*Task requirements*.
All records are to be transcribed in full; any pictures among them are to be skipped.

======== Dataset content

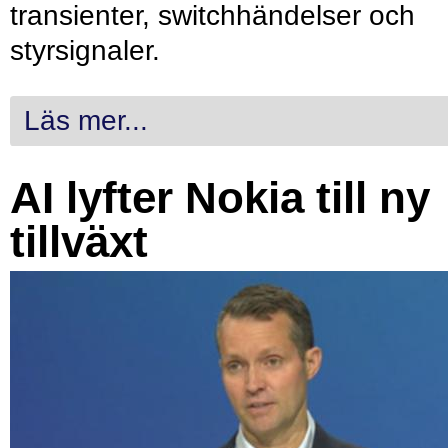
transienter, switchhändelser och
styrsignaler.
Läs mer...
AI lyfter Nokia till ny
tillväxt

================

*Output of the exercise*.
transienter, switchhändelser och
styrsignaler.
Läs mer...
AI lyfter Nokia till ny
tillväxt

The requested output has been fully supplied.